Task details:
Repeat the records in full and exactly, omitting pictures.

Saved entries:
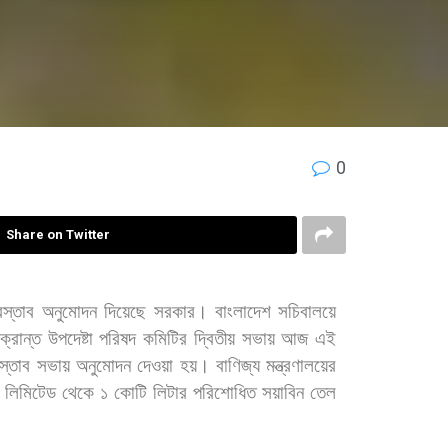
0
Share on Twitter
রস্তাব
অনুমোদন
দিয়েছে
সরকার। বাংলাদেশ
সচিবালয়ে
ক্রান্ত
উপদেষ্টা
পরিষদ
কমিটির
দ্বিতীয়
সভায়
আজ
এই
রস্তাব
সভায়
অনুমোদন
দেওয়া
হয়। বাণিজ্য
মন্ত্রণালয়ের
লিমিটেড
থেকে
১
কোটি
লিটার
পরিশোধিত
সয়াবিন
তেল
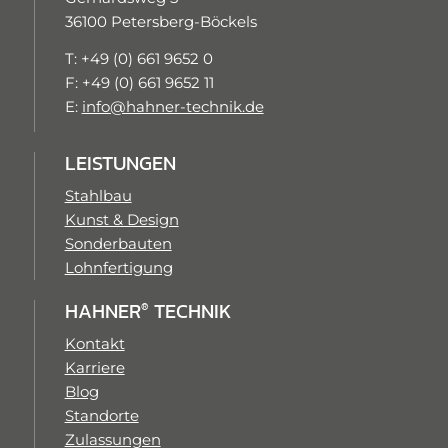
36100 Petersberg-Böckels
T: +49 (0) 661 9652 0
F: +49 (0) 661 9652 11
E:
info@hahner-technik.de
LEISTUNGEN
Stahlbau
Kunst & Design
Sonderbauten
Lohnfertigung
HAHNER
TECHNIK
®
Kontakt
Karriere
Blog
Standorte
Zulassungen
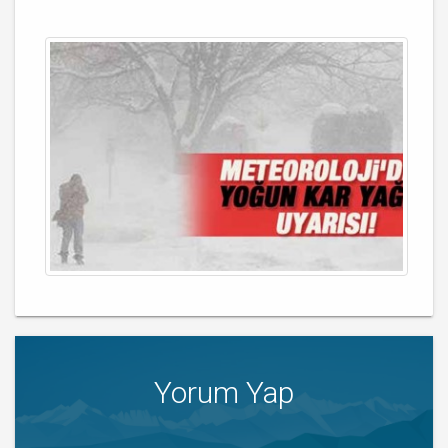
Yorum Yap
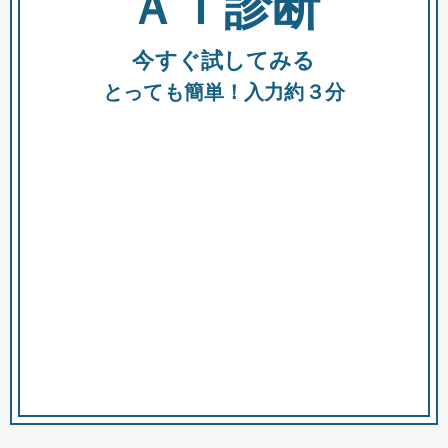
ＡＩ診断
今すぐ試してみる
都
とっても簡単！入力約３分
市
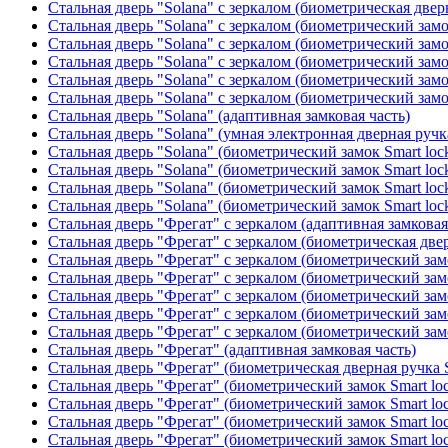
Стальная дверь "Solana" с зеркалом (биометрическая дверн
Стальная дверь "Solana" с зеркалом (биометрический замо
Стальная дверь "Solana" с зеркалом (биометрический замо
Стальная дверь "Solana" с зеркалом (биометрический замо
Стальная дверь "Solana" с зеркалом (биометрический замо
Стальная дверь "Solana" с зеркалом (биометрический замо
Стальная дверь "Solana" (адаптивная замковая часть)
Стальная дверь "Solana" (умная электронная дверная ручк
Стальная дверь "Solana" (биометрический замок Smart loc
Стальная дверь "Solana" (биометрический замок Smart loc
Стальная дверь "Solana" (биометрический замок Smart loc
Стальная дверь "Solana" (биометрический замок Smart loc
Стальная дверь "Фрегат" с зеркалом (адаптивная замковая
Стальная дверь "Фрегат" с зеркалом (биометрическая двер
Стальная дверь "Фрегат" с зеркалом (биометрический замо
Стальная дверь "Фрегат" с зеркалом (биометрический замо
Стальная дверь "Фрегат" с зеркалом (биометрический зам
Стальная дверь "Фрегат" с зеркалом (биометрический замо
Стальная дверь "Фрегат" с зеркалом (биометрический замо
Стальная дверь "Фрегат" (адаптивная замковая часть)
Стальная дверь "Фрегат" (биометрическая дверная ручка S
Стальная дверь "Фрегат" (биометрический замок Smart lo
Стальная дверь "Фрегат" (биометрический замок Smart lo
Стальная дверь "Фрегат" (биометрический замок Smart lo
Стальная дверь "Фрегат" (биометрический замок Smart lo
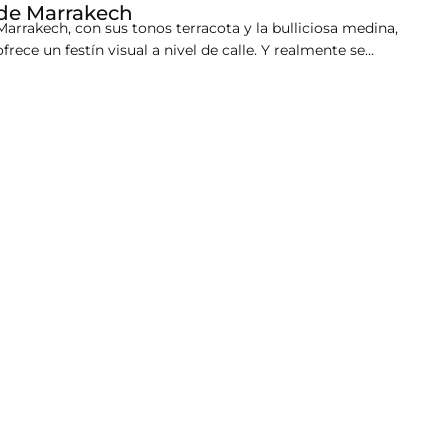
de Marrakech
Marrakech, con sus tonos terracota y la bulliciosa medina,
ofrece un festín visual a nivel de calle. Y realmente se
convierte en un gran festín a nivel de calle en toda su gloria
terracota: lleno de bullicio de los sinuosos callejones de la
medina. Pero para entender realmente la ciudad,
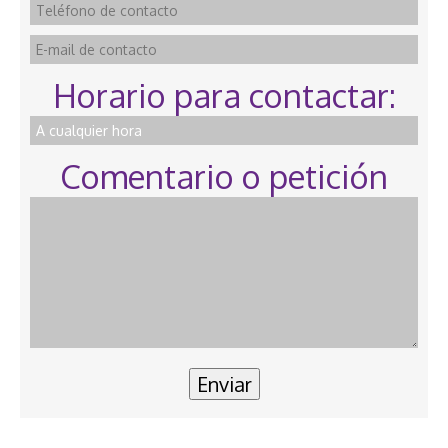
Horario para contactar:
Comentario o petición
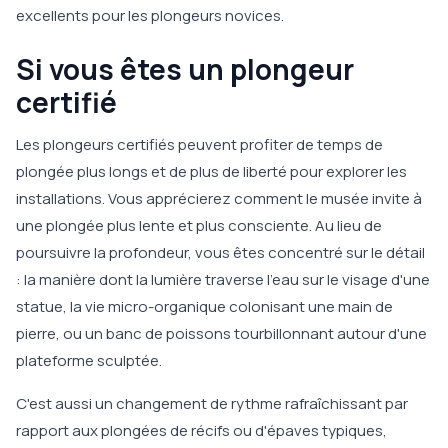
excellents pour les plongeurs novices.
Si vous êtes un plongeur
certifié
Les plongeurs certifiés peuvent profiter de temps de
plongée plus longs et de plus de liberté pour explorer les
installations. Vous apprécierez comment le musée invite à
une plongée plus lente et plus consciente. Au lieu de
poursuivre la profondeur, vous êtes concentré sur le détail
: la manière dont la lumière traverse l'eau sur le visage d'une
statue, la vie micro-organique colonisant une main de
pierre, ou un banc de poissons tourbillonnant autour d'une
plateforme sculptée.
C'est aussi un changement de rythme rafraîchissant par
rapport aux plongées de récifs ou d'épaves typiques,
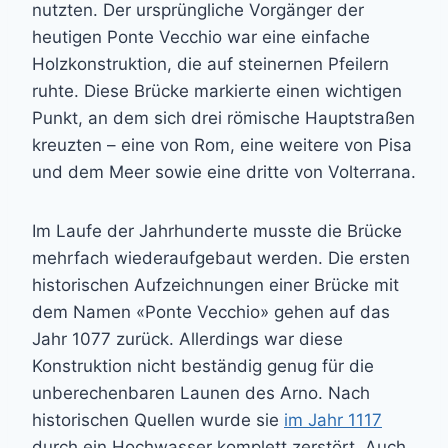
nutzten. Der ursprüngliche Vorgänger der
heutigen Ponte Vecchio war eine einfache
Holzkonstruktion, die auf steinernen Pfeilern
ruhte. Diese Brücke markierte einen wichtigen
Punkt, an dem sich drei römische Hauptstraßen
kreuzten – eine von Rom, eine weitere von Pisa
und dem Meer sowie eine dritte von Volterrana.
Im Laufe der Jahrhunderte musste die Brücke
mehrfach wiederaufgebaut werden. Die ersten
historischen Aufzeichnungen einer Brücke mit
dem Namen «Ponte Vecchio» gehen auf das
Jahr 1077 zurück. Allerdings war diese
Konstruktion nicht beständig genug für die
unberechenbaren Launen des Arno. Nach
historischen Quellen wurde sie
im Jahr 1117
durch ein Hochwasser komplett zerstört. Auch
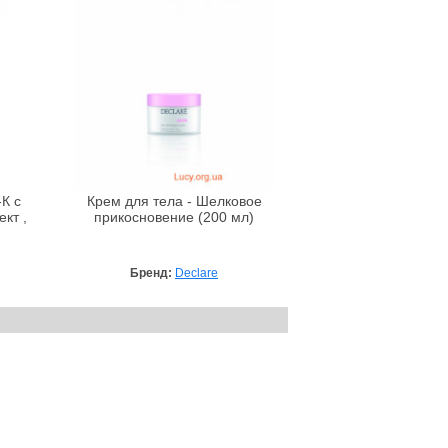
-К с
Крем для тела - Шелковое
кт ,
прикосновение (200 мл)
Бренд:
Declare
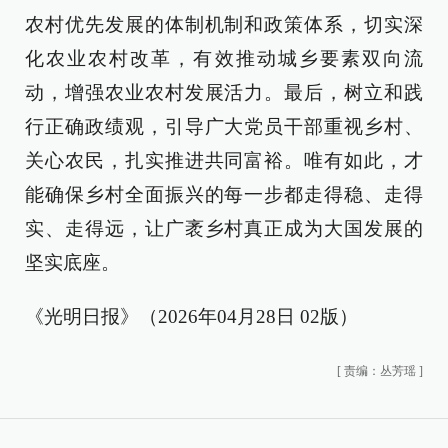
农村优先发展的体制机制和政策体系，切实深
化农业农村改革，有效推动城乡要素双向流
动，增强农业农村发展活力。最后，树立和践
行正确政绩观，引导广大党员干部重视乡村、
关心农民，扎实推进共同富裕。唯有如此，才
能确保乡村全面振兴的每一步都走得稳、走得
实、走得远，让广袤乡村真正成为大国发展的
坚实底座。
《光明日报》（2026年04月28日 02版）
[
责编：丛芳瑶
]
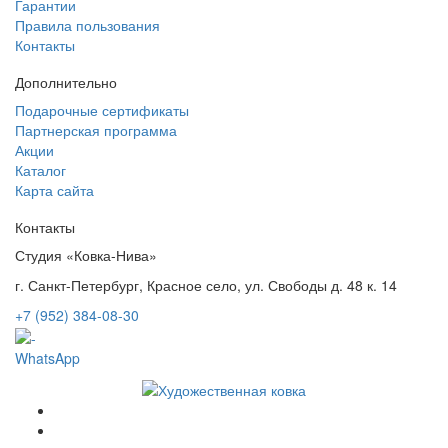
Гарантии
Правила пользования
Контакты
Дополнительно
Подарочные сертификаты
Партнерская программа
Акции
Каталог
Карта сайта
Контакты
Студия «Ковка-Нива»
г. Санкт-Петербург, Красное село, ул. Свободы д. 48 к. 14
+7 (952) 384-08-30
WhatsApp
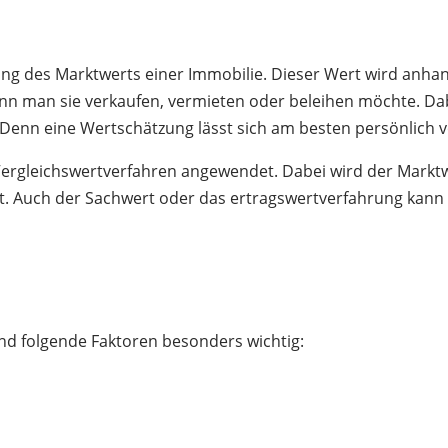
ung
des
Mark
tw
ert
s
e
iner
Imm
obil
ie
.
D
ies
er
W
ert
w
ird
an
ha
nn
man
s
ie
ver
k
au
fen
,
ver
m
iet
en
o
der
be
le
i
hen
m
ö
ch
te
.
Dab
n. Denn eine Wertschätzung lässt sich am besten persönlich 
Vergleichswertverfahren angewendet. Dabei wird der
Marktw
et. Auch der Sachwert oder das ertragswertverfahrung kan
ind folgende Faktoren besonders wichtig:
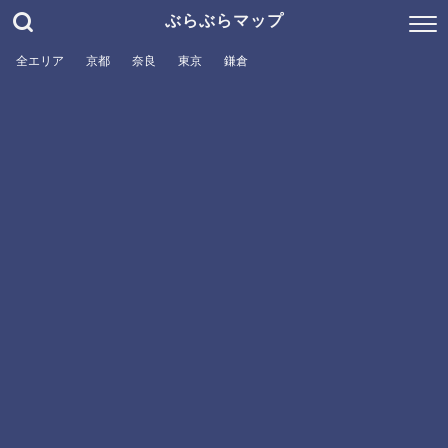
ぶらぶらマップ
全エリア
京都
奈良
東京
鎌倉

Answer to the problem:
0
Share on Twitter
রস্তাব
অনুমোদন
দিয়েছে
সরকার। বাংলাদেশ
সচিবালয়ে
ক্রান্ত
উপদেষ্টা
পরিষদ
কমিটির
দ্বিতীয়
সভায়
আজ
এই
রস্তাব
সভায়
অনুমোদন
দেওয়া
হয়। বাণিজ্য
মন্ত্রণালয়ের
লিমিটেড
থেকে
১
কোটি
লিটার
পরিশোধিত
সয়াবিন
তেল
36100 Petersberg-Böckels
T: +49 (0) 661 9652 0
F: +49 (0) 661 9652 11
E:
info@hahner-technik.de
LEISTUNGEN
Stahlbau
Kunst & Design
Sonderbauten
Lohnfertigung
HAHNER
TECHNIK
®
Kontakt
Karriere
Blog
Standorte
Zulassungen
Yorum Yap
ＡＩ診断
今すぐ試してみる
都
とっても簡単！入力約３分
市
Стальная дверь "Solana" с зеркалом (биометрическая дверн
Стальная дверь "Solana" с зеркалом (биометрический замо
Стальная дверь "Solana" с зеркалом (биометрический замо
Стальная дверь "Solana" с зеркалом (биометрический замо
Стальная дверь "Solana" с зеркалом (биометрический замо
Стальная дверь "Solana" с зеркалом (биометрический замо
Стальная дверь "Solana" (адаптивная замковая часть)
Стальная дверь "Solana" (умная электронная дверная ручк
Стальная дверь "Solana" (биометрический замок Smart loc
Стальная дверь "Solana" (биометрический замок Smart loc
Стальная дверь "Solana" (биометрический замок Smart loc
Стальная дверь "Solana" (биометрический замок Smart loc
Стальная дверь "Фрегат" с зеркалом (адаптивная замковая
Стальная дверь "Фрегат" с зеркалом (биометрическая двер
Стальная дверь "Фрегат" с зеркалом (биометрический замо
Стальная дверь "Фрегат" с зеркалом (биометрический замо
Стальная дверь "Фрегат" с зеркалом (биометрический зам
Стальная дверь "Фрегат" с зеркалом (биометрический замо
Стальная дверь "Фрегат" с зеркалом (биометрический замо
Стальная дверь "Фрегат" (адаптивная замковая часть)
Стальная дверь "Фрегат" (биометрическая дверная ручка S
Стальная дверь "Фрегат" (биометрический замок Smart lo
Стальная дверь "Фрегат" (биометрический замок Smart lo
Стальная дверь "Фрегат" (биометрический замок Smart lo
Стальная дверь "Фрегат" (биометрический замок Smart lo
de Marrakech
Marrakech, con sus tonos terracota y la bulliciosa medina,
ofrece un festín visual a nivel de calle. Y realmente se
convierte en un gran festín a nivel de calle en toda su gloria
terracota: lleno de bullicio de los sinuosos callejones de la
medina. Pero para entender realmente la ciudad,
Horario para contactar:
Comentario o petición
excellents pour les plongeurs novices.
Si vous êtes un plongeur
certifié
Les plongeurs certifiés peuvent profiter de temps de
plongée plus longs et de plus de liberté pour explorer les
installations. Vous apprécierez comment le musée invite à
une plongée plus lente et plus consciente. Au lieu de
poursuivre la profondeur, vous êtes concentré sur le détail
: la manière dont la lumière traverse l'eau sur le visage d'une
statue, la vie micro-organique colonisant une main de
pierre, ou un banc de poissons tourbillonnant autour d'une
plateforme sculptée.
C'est aussi un changement de rythme rafraîchissant par
rapport aux plongées de récifs ou d'épaves typiques,
nutzten. Der ursprüngliche Vorgänger der
heutigen Ponte Vecchio war eine einfache
Holzkonstruktion, die auf steinernen Pfeilern
ruhte. Diese Brücke markierte einen wichtigen
Punkt, an dem sich drei römische Hauptstraßen
kreuzten – eine von Rom, eine weitere von Pisa
und dem Meer sowie eine dritte von Volterrana.
Im Laufe der Jahrhunderte musste die Brücke
mehrfach wiederaufgebaut werden. Die ersten
historischen Aufzeichnungen einer Brücke mit
dem Namen «Ponte Vecchio» gehen auf das
Jahr 1077 zurück. Allerdings war diese
Konstruktion nicht beständig genug für die
unberechenbaren Launen des Arno. Nach
historischen Quellen wurde sie
im Jahr 1117
durch ein Hochwasser komplett zerstört. Auch
-К с
Крем для тела - Шелковое
кт ,
прикосновение (200 мл)
Бренд:
Declare
农村优先发展的体制机制和政策体系，切实深
化农业农村改革，有效推动城乡要素双向流
动，增强农业农村发展活力。最后，树立和践
行正确政绩观，引导广大党员干部重视乡村、
关心农民，扎实推进共同富裕。唯有如此，才
能确保乡村全面振兴的每一步都走得稳、走得
实、走得远，让广袤乡村真正成为大国发展的
坚实底座。
《光明日报》（2026年04月28日 02版）
[
责编：丛芳瑶
]
Гарантии
Правила пользования
Контакты
Дополнительно
Подарочные сертификаты
Партнерская программа
Акции
Каталог
Карта сайта
Контакты
Студия «Ковка-Нива»
г. Санкт-Петербург, Красное село, ул. Свободы д. 48 к. 14
+7 (952) 384-08-30
WhatsApp
ung
des
Mark
tw
ert
s
e
iner
Imm
obil
ie
.
D
ies
er
W
ert
w
ird
an
ha
nn
man
s
ie
ver
k
au
fen
,
ver
m
iet
en
o
der
be
le
i
hen
m
ö
ch
te
.
Dab
n. Denn eine Wertschätzung lässt sich am besten persönlich 
Vergleichswertverfahren angewendet. Dabei wird der
Marktw
et. Auch der Sachwert oder das ertragswertverfahrung kan
ind folgende Faktoren besonders wichtig:
ぶらぶらマップ
全エリア
京都
奈良
東京
鎌倉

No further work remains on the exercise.